Closed gzerveas closed 1 year ago
Hi @gzerveas
co-condenser-marco
model = AutoModel.from_pretrained('co-condenser-marco')
will get the model backbone for both query encoder and passage encoder as it uses tie parameters.
the --encode_is_qry
can decide to use a). query encoder in an untie parameters case, b). text input length for query encoder
Hi @MXueguang , thank you very much for your reply, and for sharing your nice code!
I am trying to do a simple evaluation of Cocodenser: I use a Cocodenser encoder to encode the MS MARCO passage collection, then encode some queries (e.g. the ones in queries.dev.small.tsv
), compute the inner product between these query embeddings and the collection embeddings, sort these scores for each query and get a ranking.
When initializing the CoCodenser model using model = AutoModel.from_pretrained('co-condenser-marco')

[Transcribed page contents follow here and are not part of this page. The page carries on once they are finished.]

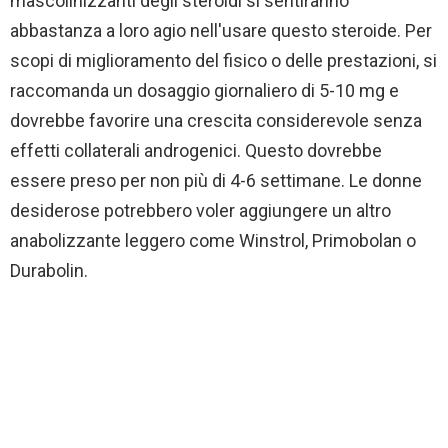
mascolinizzanti degli steroidi si sentiranno
abbastanza a loro agio nell'usare questo steroide. Per
scopi di miglioramento del fisico o delle prestazioni, si
raccomanda un dosaggio giornaliero di 5-10 mg e
dovrebbe favorire una crescita considerevole senza
effetti collaterali androgenici. Questo dovrebbe
essere preso per non più di 4-6 settimane. Le donne
desiderose potrebbero voler aggiungere un altro
anabolizzante leggero come Winstrol, Primobolan o
Durabolin.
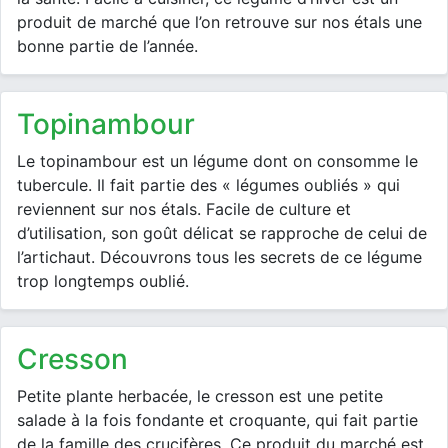
produit de marché que l’on retrouve sur nos étals une
bonne partie de l’année.
topinambour
Le topinambour est un légume dont on consomme le
tubercule. Il fait partie des « légumes oubliés » qui
reviennent sur nos étals. Facile de culture et
d’utilisation, son goût délicat se rapproche de celui de
l’artichaut. Découvrons tous les secrets de ce légume
trop longtemps oublié.
cresson
Petite plante herbacée, le cresson est une petite
salade à la fois fondante et croquante, qui fait partie
de la famille des crucifères. Ce produit du marché est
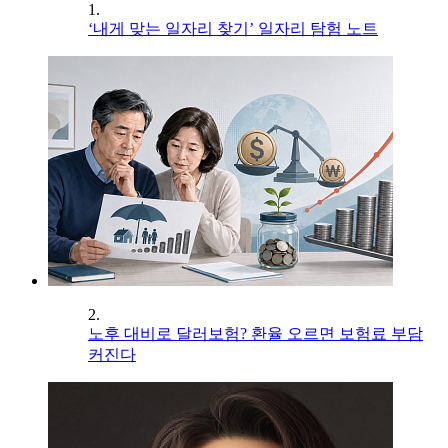
1.
‘내게 맞는 일자리 찾기’ 일자리 탐험 노트
2.
노후 대비로 달러보험? 환율 오르면 보험료 부담
커진다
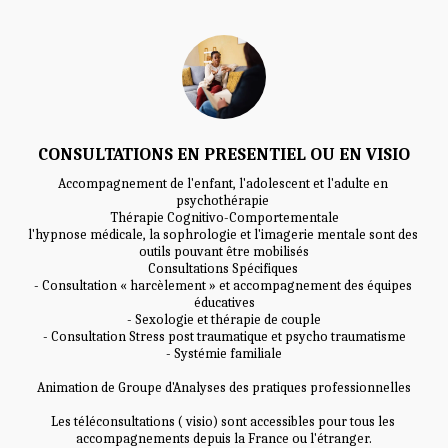
CONSULTATIONS EN PRESENTIEL OU EN VISIO
Accompagnement de l'enfant, l'adolescent et l'adulte en 
psychothérapie 

Thérapie Cognitivo-Comportementale

l'hypnose médicale, la sophrologie et l'imagerie mentale sont des 
outils pouvant être mobilisés

Consultations Spécifiques 

- Consultation « harcèlement » et accompagnement des équipes 
éducatives

- Sexologie et thérapie de couple

- Consultation Stress post traumatique et psycho traumatisme

- Systémie familiale

Animation de Groupe d'Analyses des pratiques professionnelles

Les téléconsultations ( visio) sont accessibles pour tous les 
accompagnements depuis la France ou l'étranger.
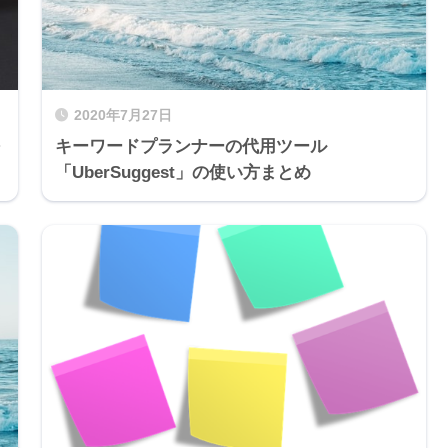
2020年7月27日
キーワードプランナーの代用ツール
「UberSuggest」の使い方まとめ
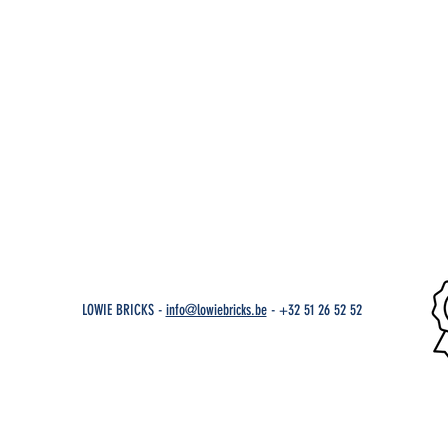
LOWIE BRICKS -
info@lowiebricks.be
-
+32 51 26 52 52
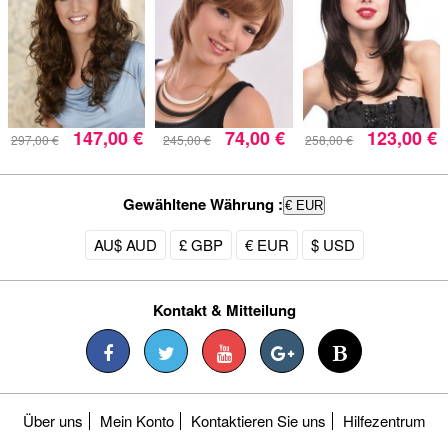
147,00 €
74,00 €
123,00 €
297,00 €
245,00 €
258,00 €
Gewähltene Währung :
€ EUR
AU$ AUD
£ GBP
€ EUR
$ USD
Kontakt & Mitteilung
Über uns
Mein Konto
Kontaktieren Sie uns
Hilfezentrum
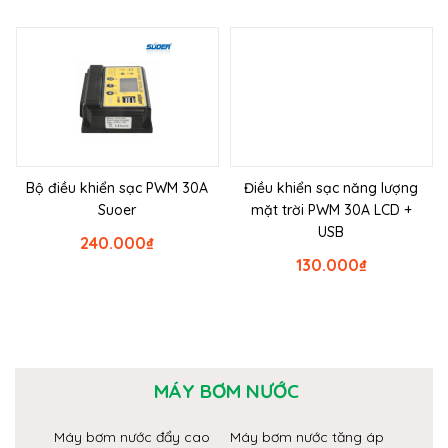
Bộ điều khiển sạc PWM 30A
Điều khiển sạc năng lượng
Suoer
mặt trời PWM 30A LCD +
USB
240.000
₫
130.000
₫
MÁY BƠM NƯỚC
Máy bơm nước đẩy cao
Máy bơm nước tăng áp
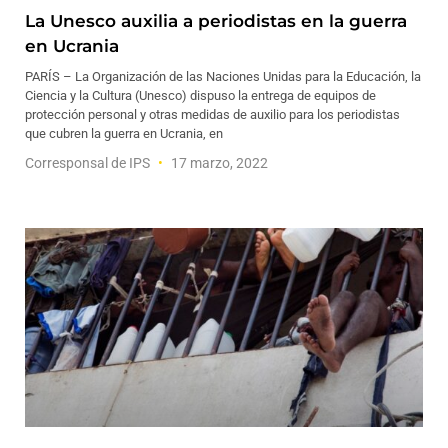
La Unesco auxilia a periodistas en la guerra
en Ucrania
PARÍS – La Organización de las Naciones Unidas para la Educación, la
Ciencia y la Cultura (Unesco) dispuso la entrega de equipos de
protección personal y otras medidas de auxilio para los periodistas
que cubren la guerra en Ucrania, en
Corresponsal de IPS
17 marzo, 2022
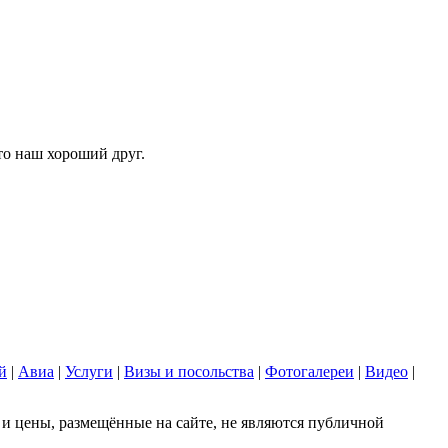
то наш хороший друг.
й
|
Авиа
|
Услуги
|
Визы и посольства
|
Фотогалереи
|
Видео
|
 цены, размещённые на сайте, не являются публичной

, I get the following warning: Some weights of BertModel were not initialized from the model checkpoint at Luyu/co-condenser-marco and are newly initialized: ['bert. pooler.dense.weight', 'bert.pooler.dense.bias'] You should probably TRAIN this model on a down-stream task to be able to use it for predictions and inference.
Is this okay/expected?
To obtain the embedding of the query/passage, I simply select the first emb. vector of the model's output representation (i.e. the embedding corresponding to [CLS]
), like this:
output = model(**batch)
embeddings = output[0][:, 0, :] # the first [0] selects 'encoder_hidden_states' in the HuggingFace model output format)

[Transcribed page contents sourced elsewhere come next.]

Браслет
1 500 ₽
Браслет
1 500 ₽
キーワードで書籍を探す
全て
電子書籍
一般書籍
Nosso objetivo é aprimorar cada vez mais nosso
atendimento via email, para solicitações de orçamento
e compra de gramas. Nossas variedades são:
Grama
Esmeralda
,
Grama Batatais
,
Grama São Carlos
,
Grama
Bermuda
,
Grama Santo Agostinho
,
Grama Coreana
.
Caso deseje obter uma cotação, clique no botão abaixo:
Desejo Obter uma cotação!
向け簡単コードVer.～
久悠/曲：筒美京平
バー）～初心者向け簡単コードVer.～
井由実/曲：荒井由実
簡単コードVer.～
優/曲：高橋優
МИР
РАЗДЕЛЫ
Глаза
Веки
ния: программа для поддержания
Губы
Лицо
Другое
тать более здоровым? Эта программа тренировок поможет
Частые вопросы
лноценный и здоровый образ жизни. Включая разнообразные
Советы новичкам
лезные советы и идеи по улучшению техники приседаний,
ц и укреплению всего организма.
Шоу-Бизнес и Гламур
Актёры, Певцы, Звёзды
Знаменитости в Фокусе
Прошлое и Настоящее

The problem is that I only get an MRR@10 of about ~0.14, instead of ~0.4, and I am trying to understand why. Is there something that I am doing wrong when using the pretrained Cocodenser model?

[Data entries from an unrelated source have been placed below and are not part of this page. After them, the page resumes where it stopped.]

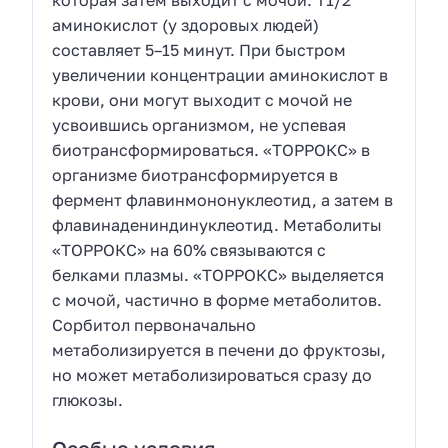
которая затем выходит с мочой. T1/2
аминокислот (у здоровых людей)
составляет 5–15 минут. При быстром
увеличении концентрации аминокислот в
крови, они могут выходит с мочой не
усвоившись организмом, не успевая
биотрансформироваться. «ТОРРОКС» в
организме биотрансформируется в
фермент флавинмононуклеотид, а затем в
флавинадениндинуклеотид. Метаболиты
«ТОРРОКС» на 60% связываются с
белками плазмы. «ТОРРОКС» выделяется
с мочой, частично в форме метаболитов.
Сорбитол первоначально
метаболизируется в печени до фруктозы,
но может метаболизироваться сразу до
глюкозы.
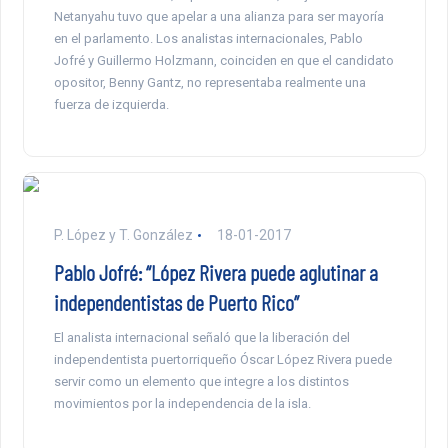
Netanyahu tuvo que apelar a una alianza para ser mayoría
en el parlamento. Los analistas internacionales, Pablo
Jofré y Guillermo Holzmann, coinciden en que el candidato
opositor, Benny Gantz, no representaba realmente una
fuerza de izquierda.
P. López y T. González
18-01-2017
Pablo Jofré: “López Rivera puede aglutinar a
independentistas de Puerto Rico”
El analista internacional señaló que la liberación del
independentista puertorriqueño Óscar López Rivera puede
servir como un elemento que integre a los distintos
movimientos por la independencia de la isla.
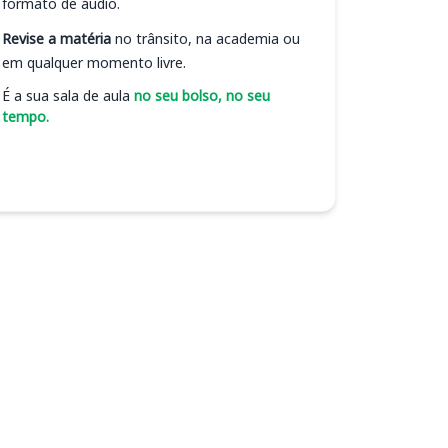
formato de áudio.
Revise a matéria
no trânsito, na academia ou
em qualquer momento livre.
É a sua sala de aula
no seu bolso, no seu
tempo.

Hi @gzerveas, The warning message is expected as we don't need pooler from bert. and the way you get CLS embeddings should be correct.
Could you double check which checkpoint you are using?
I think you should use Luyu/co-condenser-marco-retriever
instead of Luyu/co-condenser-marco
Thank you very much for the prompt reply! I see, Luyu/co-condenser-marco
is probably the model pre-trained on the MS MARCO collection through MLM and the contrastive objective, and -retriever
is the model actually fine-tuned for retrieval.
Using Luyu/co-condenser-marco-retriever
I was able to get 0.366 MRR@10 on MS MARCO dev.small, which is great. However, this is exactly the number reported for the Condenser model (in the Condenser and Cocondenser papers), while the MRR@10 reported for the CoCondenser model is 0.382. Are you certain that Luyu/co-condenser-marco-retriever
is a checkpoint of Cocodenser and not Condenser?
Are you certain that Luyu/co-condenser-marco-retriever is a checkpoint of Cocodenser and not Condenser.
Yes.
Is the corpus you use align with the document here? https://github.com/texttron/tevatron/tree/main/examples/coCondenser-marco The corpus in Tevatron has a title field
Thank you, I was using the official MS MARCO collection.tsv
, and wasn't aware that RocketQA and (co)Condenser used a corpus with a title field. Using this new corpus, I was able to measure an improved performance of 0.369 MRR@10 on MS MARCO dev.small. This is still a bit lower than the 0.382 reported in the paper for coCondenser. Would you have any idea about what could explain the difference?
E.g., when tokenizing the documents of this enhanced , are you simply concatenating the title and main body tokens, or are you using a separator token in-between?
I think they use [SEP] to separate title and text during training and encoding: https://github.com/texttron/tevatron/blob/adf5ce45612332797931569d51cc5bcd8c1ac878/src/tevatron/preprocessor/preprocessor_tsv.py#L92
Thank you very much for confirming this. I tested tokenizing with the separator token in-between, and performance indeed jumped to 0.3813 MRR@10, which I find amazing (this improvement is very remarkable for such a minor change).
In any case, this is certainly close enough to the reported 0.382, and I find it very encouraging that it was independently verified using a separate code base. Thank you very much for your prompt responses, I am certain that this level of transparency and support helps advance research!
I understand the need to keep them separate, and that they have different weights after training on MSMARCO, but is there a difference in how they handle the input sequence? In specific, when calling
model = AutoModel.from_pretrained('co-condenser-marco')
, what do we get, a query or passage encoder? Or both, and we need to pass a special token type ID token depending on whether a query or passage is given as input? What does the optionpython -m tevatron.driver.encode --encode_is_qry
practically do, compared to omitting it?